▸ **Task item**: Start at the line below containing "For every named target in this 559×1306" and stop at the line containing "[Apri il menu]". Repeat every line of that stretch exactly, and nothing outside it.

▸ **Working data**:
========

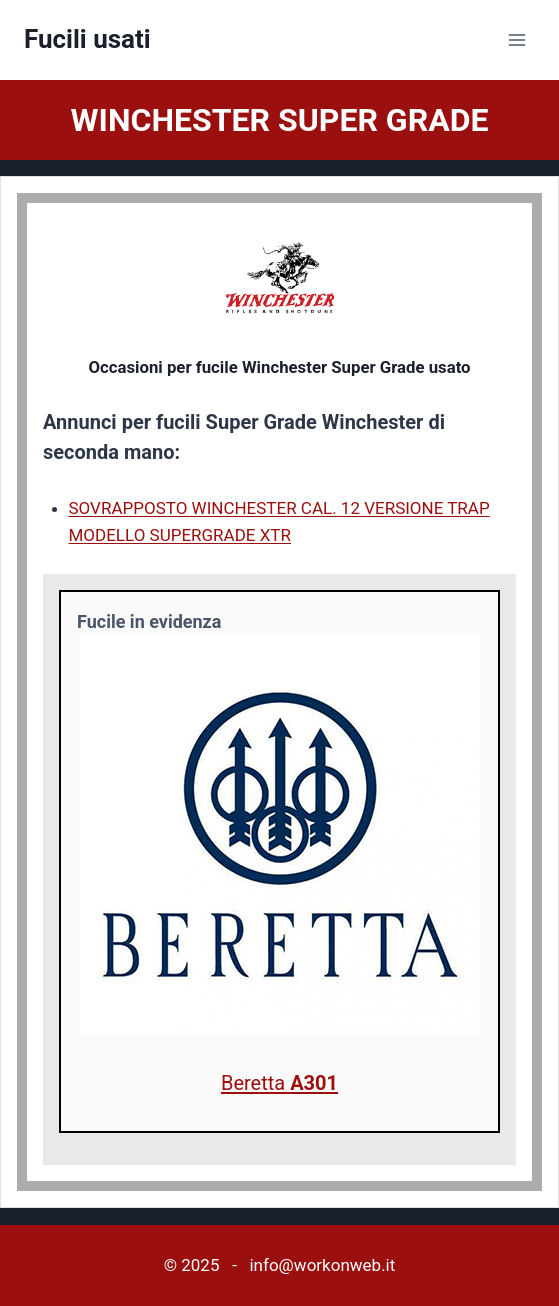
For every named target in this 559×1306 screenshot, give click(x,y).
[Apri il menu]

========

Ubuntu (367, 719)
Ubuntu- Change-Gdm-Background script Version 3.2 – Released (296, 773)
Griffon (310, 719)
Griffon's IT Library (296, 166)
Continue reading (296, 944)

========

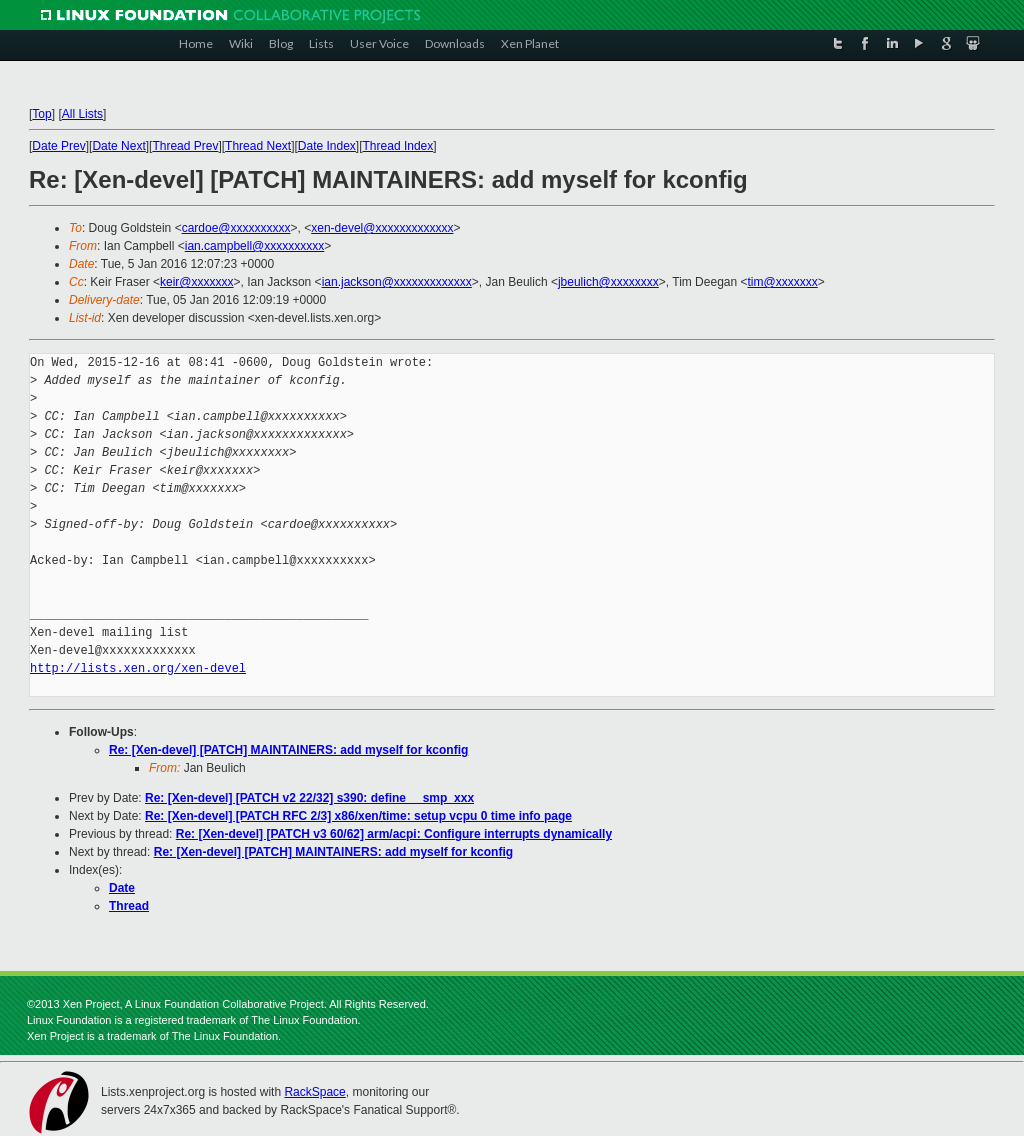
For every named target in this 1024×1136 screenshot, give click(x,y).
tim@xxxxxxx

========

▸ **Answer to this exercise**:
For every named target in this 559×1306 screenshot, give click(x,y).
[Apri il menu]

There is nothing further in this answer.